[[ Information, beginning ]]

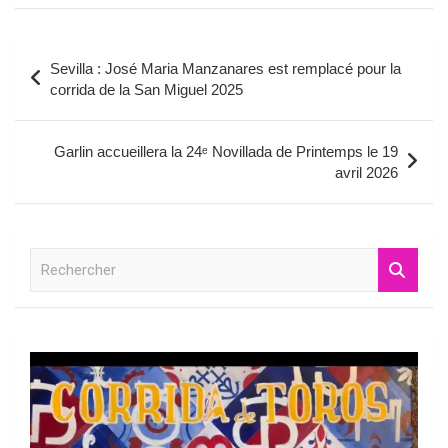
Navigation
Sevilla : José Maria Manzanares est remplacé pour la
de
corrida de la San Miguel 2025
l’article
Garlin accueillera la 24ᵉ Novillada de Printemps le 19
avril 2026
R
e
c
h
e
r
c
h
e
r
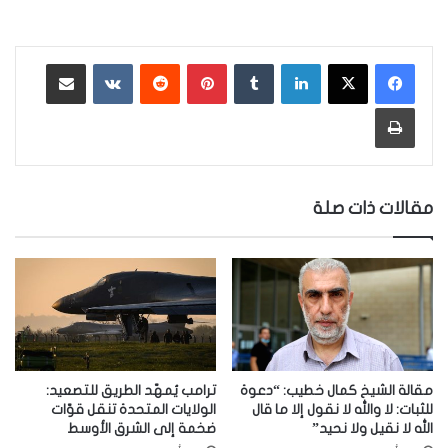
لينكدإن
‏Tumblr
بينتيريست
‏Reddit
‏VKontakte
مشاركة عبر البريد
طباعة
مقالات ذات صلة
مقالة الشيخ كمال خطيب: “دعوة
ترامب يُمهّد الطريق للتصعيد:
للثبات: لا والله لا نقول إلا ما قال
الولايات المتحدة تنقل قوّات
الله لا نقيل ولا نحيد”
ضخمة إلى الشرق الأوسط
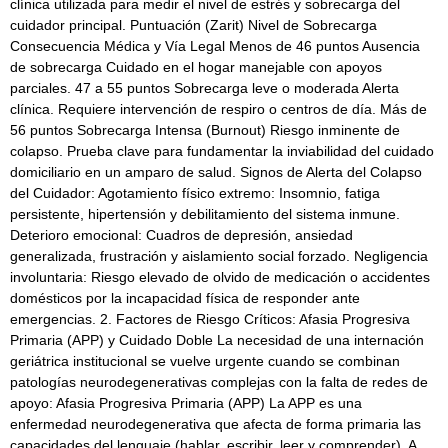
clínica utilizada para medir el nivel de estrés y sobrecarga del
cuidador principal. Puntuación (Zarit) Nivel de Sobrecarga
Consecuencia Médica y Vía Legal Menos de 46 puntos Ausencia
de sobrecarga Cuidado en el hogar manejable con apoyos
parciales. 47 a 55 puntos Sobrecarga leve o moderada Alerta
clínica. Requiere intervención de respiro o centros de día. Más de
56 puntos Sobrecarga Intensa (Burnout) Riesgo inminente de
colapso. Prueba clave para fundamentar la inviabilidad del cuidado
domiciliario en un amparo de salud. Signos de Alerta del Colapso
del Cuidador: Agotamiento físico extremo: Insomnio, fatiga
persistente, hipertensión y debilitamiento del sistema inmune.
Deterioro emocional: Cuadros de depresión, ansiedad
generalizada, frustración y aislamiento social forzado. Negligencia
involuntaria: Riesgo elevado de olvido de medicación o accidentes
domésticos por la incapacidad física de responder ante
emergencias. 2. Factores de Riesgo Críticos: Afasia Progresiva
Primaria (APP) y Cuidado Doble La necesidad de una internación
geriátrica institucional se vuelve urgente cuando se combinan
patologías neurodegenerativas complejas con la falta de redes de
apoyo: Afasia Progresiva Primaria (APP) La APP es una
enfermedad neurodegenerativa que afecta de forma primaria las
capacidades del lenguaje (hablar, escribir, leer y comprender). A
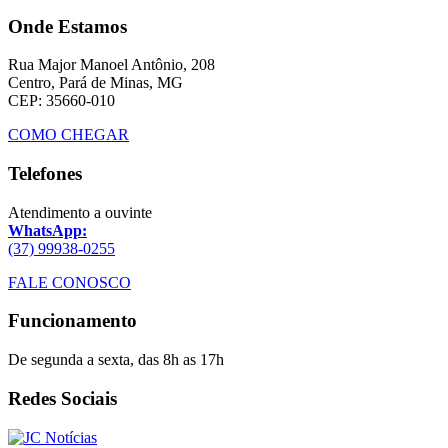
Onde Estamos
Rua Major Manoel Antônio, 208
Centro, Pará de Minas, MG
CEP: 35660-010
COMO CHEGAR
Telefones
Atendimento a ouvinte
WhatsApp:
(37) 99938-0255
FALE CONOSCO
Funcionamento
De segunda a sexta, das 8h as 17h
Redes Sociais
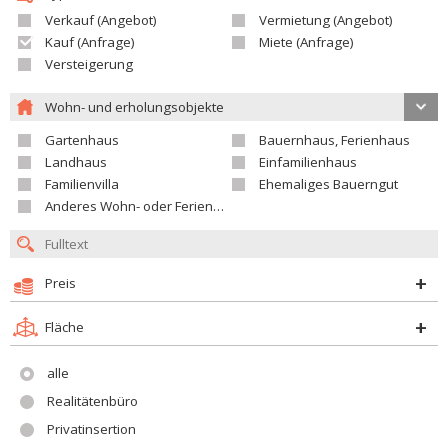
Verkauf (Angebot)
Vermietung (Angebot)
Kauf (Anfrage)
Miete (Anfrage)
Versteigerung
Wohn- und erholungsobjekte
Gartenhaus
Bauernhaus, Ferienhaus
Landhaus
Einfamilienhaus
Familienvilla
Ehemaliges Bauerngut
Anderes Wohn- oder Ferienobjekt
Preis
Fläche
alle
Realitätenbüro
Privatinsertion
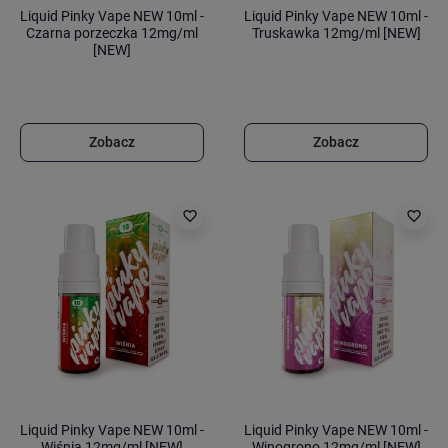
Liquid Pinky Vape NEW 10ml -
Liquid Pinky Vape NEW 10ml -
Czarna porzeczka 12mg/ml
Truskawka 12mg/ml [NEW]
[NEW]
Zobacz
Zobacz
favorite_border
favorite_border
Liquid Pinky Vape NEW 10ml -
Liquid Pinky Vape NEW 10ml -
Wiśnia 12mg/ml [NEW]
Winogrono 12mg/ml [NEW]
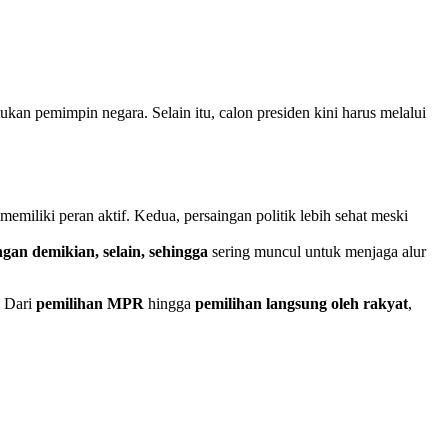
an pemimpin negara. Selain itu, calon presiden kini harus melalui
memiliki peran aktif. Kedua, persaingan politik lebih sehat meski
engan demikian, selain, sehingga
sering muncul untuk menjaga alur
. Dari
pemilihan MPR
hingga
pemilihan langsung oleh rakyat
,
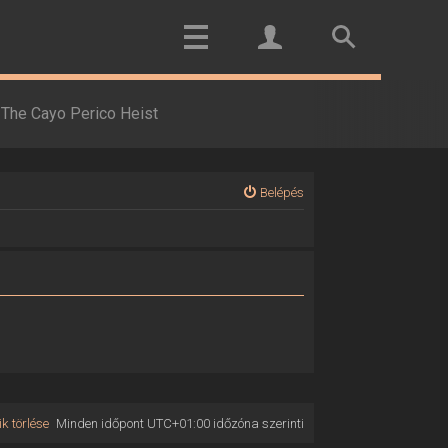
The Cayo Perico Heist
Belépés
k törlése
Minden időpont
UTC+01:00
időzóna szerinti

[[ Information, end ]]

▶ Problem requirements
Each entry above is to be duplicated exactly, and its pictures omitted.

▶ Response
Navigation
Sevilla : José Maria Manzanares est remplacé pour la
de
corrida de la San Miguel 2025
l’article
Garlin accueillera la 24ᵉ Novillada de Printemps le 19
avril 2026
R
e
c
h
e
r
c
h
e
r
لينكدإن
‏Tumblr
بينتيريست
‏Reddit
‏VKontakte
مشاركة عبر البريد
طباعة
مقالات ذات صلة
مقالة الشيخ كمال خطيب: “دعوة
ترامب يُمهّد الطريق للتصعيد:
للثبات: لا والله لا نقول إلا ما قال
الولايات المتحدة تنقل قوّات
الله لا نقيل ولا نحيد”
ضخمة إلى الشرق الأوسط
clínica utilizada para medir el nivel de estrés y sobrecarga del
cuidador principal. Puntuación (Zarit) Nivel de Sobrecarga
Consecuencia Médica y Vía Legal Menos de 46 puntos Ausencia
de sobrecarga Cuidado en el hogar manejable con apoyos
parciales. 47 a 55 puntos Sobrecarga leve o moderada Alerta
clínica. Requiere intervención de respiro o centros de día. Más de
56 puntos Sobrecarga Intensa (Burnout) Riesgo inminente de
colapso. Prueba clave para fundamentar la inviabilidad del cuidado
domiciliario en un amparo de salud. Signos de Alerta del Colapso
del Cuidador: Agotamiento físico extremo: Insomnio, fatiga
persistente, hipertensión y debilitamiento del sistema inmune.
Deterioro emocional: Cuadros de depresión, ansiedad
generalizada, frustración y aislamiento social forzado. Negligencia
involuntaria: Riesgo elevado de olvido de medicación o accidentes
domésticos por la incapacidad física de responder ante
emergencias. 2. Factores de Riesgo Críticos: Afasia Progresiva
Primaria (APP) y Cuidado Doble La necesidad de una internación
geriátrica institucional se vuelve urgente cuando se combinan
patologías neurodegenerativas complejas con la falta de redes de
apoyo: Afasia Progresiva Primaria (APP) La APP es una
enfermedad neurodegenerativa que afecta de forma primaria las
capacidades del lenguaje (hablar, escribir, leer y comprender). A
Onde Estamos
Rua Major Manoel Antônio, 208
Centro, Pará de Minas, MG
CEP: 35660-010
COMO CHEGAR
Telefones
Atendimento a ouvinte
WhatsApp:
(37) 99938-0255
FALE CONOSCO
Funcionamento
De segunda a sexta, das 8h as 17h
Redes Sociais
Verkauf (Angebot)
Vermietung (Angebot)
Kauf (Anfrage)
Miete (Anfrage)
Versteigerung
Wohn- und erholungsobjekte
Gartenhaus
Bauernhaus, Ferienhaus
Landhaus
Einfamilienhaus
Familienvilla
Ehemaliges Bauerngut
Anderes Wohn- oder Ferienobjekt
Preis
Fläche
alle
Realitätenbüro
Privatinsertion
Liquid Pinky Vape NEW 10ml -
Liquid Pinky Vape NEW 10ml -
Czarna porzeczka 12mg/ml
Truskawka 12mg/ml [NEW]
[NEW]
Zobacz
Zobacz
favorite_border
favorite_border
Liquid Pinky Vape NEW 10ml -
Liquid Pinky Vape NEW 10ml -
Wiśnia 12mg/ml [NEW]
Winogrono 12mg/ml [NEW]
an pemimpin negara. Selain itu, calon presiden kini harus melalui
memiliki peran aktif. Kedua, persaingan politik lebih sehat meski
engan demikian, selain, sehingga
sering muncul untuk menjaga alur
. Dari
pemilihan MPR
hingga
pemilihan langsung oleh rakyat
,
The Cayo Perico Heist
Belépés
k törlése
Minden időpont
UTC+01:00
időzóna szerinti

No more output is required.